Annie only had to wait a year for her first solo exhibition. In 2003 a Philadelphia radio station invited her to show a few pieces in its annual classic rock art show, where they appeared alongside the work of Rolling Stone Ronnie Wood and legendary crooner Tony Bennett. Local gallery owner Colm Rowan spotted her work and offered her his entire space. She displayed 63 pieces and sold 26 of them in just three weeks. Further proof of the appeal of her style came in 2005 when she was asked to show three paintings at the Florence Biennale contemporary art exhibition

“Sometimes I’ll get a title immediately, others I’ll be looking at the work for weeks before it comes,” she says. “But the day the invitation arrived from Florence, I’d been working on a 3’ x 4’ oil painting in lavender and golden yellow, and I’d already decided to call it ‘Tuscan Sun!’ I almost fell off my stool when the email came through – the painting took on a whole different meaning after that.”

One thing that has changed since she started her ‘second career’ is the medium. She found that the combined fumes of the oil paints and turps were making her feel ill. Ever mindful of her own health – Annie survived a battle with breast cancer in 1992 – she reluctantly altered her working materials.

“I loved the oils with a passion,” she says. “The colours were a little more subtle and soft, and I could move them around very easily. But when I realised I was making myself sick, I started using acrylics, which have a very different feel. They took me quite a while to get used to and they aren’t as smooth; you can buy different mediums to thin them down but I didn’t want to bring a lot of chemicals back into it. They are far brighter and have a different, vibrant look, which is very healing.”
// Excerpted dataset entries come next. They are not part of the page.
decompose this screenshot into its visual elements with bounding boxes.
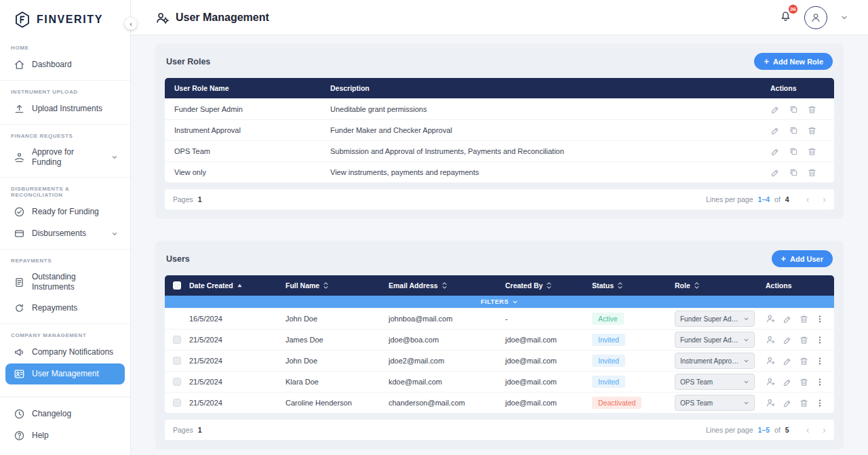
delete-icon[interactable] [807, 104, 817, 115]
role-select[interactable]: Funder Super Admin [675, 332, 755, 348]
copy-icon[interactable] [789, 125, 799, 136]
user-management-icon [155, 11, 169, 24]
notifications-button[interactable]: 36 [779, 9, 792, 25]
delete-icon[interactable] [807, 167, 817, 178]
edit-icon[interactable] [770, 146, 781, 157]
row-checkbox[interactable] [173, 336, 181, 344]
next-page-button[interactable]: › [823, 425, 826, 435]
edit-icon[interactable] [783, 335, 793, 345]
role-name: OPS Team [174, 147, 330, 155]
sort-icon[interactable] [546, 281, 552, 290]
delete-icon[interactable] [799, 356, 809, 366]
chevron-down-icon [743, 337, 749, 343]
sidebar-item-label: Changelog [32, 409, 71, 419]
section-label-home: HOME [0, 38, 130, 54]
row-actions [766, 355, 826, 366]
table-row: Funder Super Admin Uneditable grant perm… [165, 98, 834, 119]
sidebar-item-user-management[interactable]: User Management [5, 363, 125, 384]
edit-icon[interactable] [770, 104, 781, 115]
delete-icon[interactable] [799, 335, 809, 345]
document-icon [14, 277, 25, 288]
chevron-down-icon[interactable] [840, 13, 849, 22]
table-row: 21/5/2024 Caroline Henderson chanderson@… [165, 392, 834, 413]
sidebar-collapse-button[interactable]: ‹ [125, 18, 137, 30]
next-page-button[interactable]: › [823, 195, 826, 204]
pagination-controls: ‹ › [806, 195, 826, 204]
lines-total: 5 [785, 426, 789, 434]
column-created-by[interactable]: Created By [505, 281, 592, 290]
role-select[interactable]: OPS Team [675, 395, 755, 411]
edit-icon[interactable] [783, 314, 793, 324]
edit-icon[interactable] [783, 398, 793, 408]
sort-icon[interactable] [617, 281, 623, 290]
kebab-menu-icon[interactable] [815, 377, 825, 387]
column-status[interactable]: Status [592, 281, 675, 290]
sidebar-item-help[interactable]: Help [5, 425, 125, 446]
sort-icon[interactable] [323, 281, 329, 290]
sidebar-item-changelog[interactable]: Changelog [5, 403, 125, 424]
role-select[interactable]: Instrument Approval [675, 353, 755, 369]
lines-range[interactable]: 1–4 [758, 195, 770, 203]
sort-icon[interactable] [441, 281, 448, 290]
edit-icon[interactable] [783, 377, 793, 387]
lines-range[interactable]: 1–5 [758, 426, 770, 434]
role-description: Funder Maker and Checker Approval [330, 126, 770, 134]
copy-icon[interactable] [789, 146, 799, 157]
sidebar-item-outstanding-instruments[interactable]: Outstanding Instruments [5, 267, 125, 297]
resend-invite-icon[interactable] [766, 355, 776, 366]
delete-icon[interactable] [799, 377, 809, 387]
row-checkbox[interactable] [173, 315, 181, 323]
resend-invite-icon[interactable] [766, 334, 776, 345]
row-actions [770, 146, 825, 157]
column-actions: Actions [766, 281, 826, 290]
delete-icon[interactable] [807, 146, 817, 157]
row-checkbox[interactable] [173, 357, 181, 365]
edit-icon[interactable] [770, 167, 781, 178]
kebab-menu-icon[interactable] [815, 356, 825, 366]
sort-icon[interactable] [694, 281, 700, 290]
resend-invite-icon[interactable] [766, 313, 776, 324]
prev-page-button[interactable]: ‹ [806, 195, 810, 204]
user-full-name: John Doe [285, 315, 389, 323]
brand-logo[interactable]: FINVERITY [0, 0, 130, 37]
avatar[interactable] [804, 6, 827, 29]
delete-icon[interactable] [799, 314, 809, 324]
select-all-checkbox[interactable] [173, 281, 181, 290]
copy-icon[interactable] [789, 104, 799, 115]
row-checkbox[interactable] [173, 399, 181, 407]
column-email-address[interactable]: Email Address [389, 281, 505, 290]
sidebar-item-ready-for-funding[interactable]: Ready for Funding [5, 201, 125, 222]
column-date-created[interactable]: Date Created [189, 281, 285, 290]
user-roles-card: User Roles + Add New Role User Role Name… [155, 43, 844, 219]
sidebar-item-disbursements[interactable]: Disbursements [5, 223, 125, 244]
row-checkbox[interactable] [173, 378, 181, 386]
users-card: Users + Add User Date Created [155, 241, 844, 450]
kebab-menu-icon[interactable] [815, 398, 825, 408]
role-select[interactable]: Funder Super Admin [675, 311, 755, 327]
sidebar-item-company-notifications[interactable]: Company Notifications [5, 342, 125, 363]
add-new-role-button[interactable]: + Add New Role [754, 53, 833, 70]
filters-bar[interactable]: FILTERS [165, 296, 834, 308]
app-root: FINVERITY HOME Dashboard INSTRUMENT UPLO… [0, 0, 868, 455]
delete-icon[interactable] [799, 398, 809, 408]
prev-page-button[interactable]: ‹ [806, 425, 810, 435]
column-role[interactable]: Role [675, 281, 766, 290]
edit-icon[interactable] [770, 125, 781, 136]
role-select[interactable]: OPS Team [675, 374, 755, 390]
copy-icon[interactable] [789, 167, 799, 178]
sidebar-item-dashboard[interactable]: Dashboard [5, 54, 125, 75]
sidebar-item-repayments[interactable]: Repayments [5, 298, 125, 319]
sort-asc-icon[interactable] [237, 283, 243, 288]
delete-icon[interactable] [807, 125, 817, 136]
add-user-button[interactable]: + Add User [772, 250, 833, 267]
kebab-menu-icon[interactable] [815, 314, 825, 324]
table-row: 21/5/2024 James Doe jdoe@boa.com jdoe@ma… [165, 329, 834, 350]
nav-section-disbursements: DISBURSEMENTS & RECONCILIATION Ready for… [0, 178, 130, 250]
sidebar-item-approve-for-funding[interactable]: Approve for Funding [5, 142, 125, 172]
edit-icon[interactable] [783, 356, 793, 366]
resend-invite-icon[interactable] [766, 397, 776, 408]
resend-invite-icon[interactable] [766, 376, 776, 387]
kebab-menu-icon[interactable] [815, 335, 825, 345]
sidebar-item-upload-instruments[interactable]: Upload Instruments [5, 98, 125, 119]
column-full-name[interactable]: Full Name [285, 281, 389, 290]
Annie is adamant that painting is an extension of her singing rather than a replacement for it. She has used her own artwork on her CD covers and a further musical link is crystallised in the instruments she has painted, including four violins for the Trans Siberian Orchestra and two guitars – “What a beautiful instrument to hold and paint” – which now hang in Hard Rock Cafes in Cleveland and San Diego.

“I’ve decided I really have to move on from the past and let it go but I wouldn’t change anything about it,” she says. “If it had been any different, I might not be where I am now, painting. It might not have had the opportunity to come out. I’m so thankful for it because I love to do it, and I don’t have to worry about dealing with many other people, which you do in the music industry.”

Profile

Born in Bolton in1947, Annie Haslam studied art in Cornwall and was briefly a fashion designer in London before she started to sing professionally. In 1971 she joined Renaissance and her five-octave voice quickly became one of the group’s defining qualities through a series of acclaimed albums. In 1978 they had a major hit single with Northern Lights. When the band split in 1987, Annie embarked on a successful solo career. She has worked with the best in the business, including Roy Wood, Justin Hayward, producer Tony Visconti and the Royal Philharmonic Orchestra. She began painting in 2002 and now has a second career as a professional artist, exhibiting her work around the world and accepting private commissions.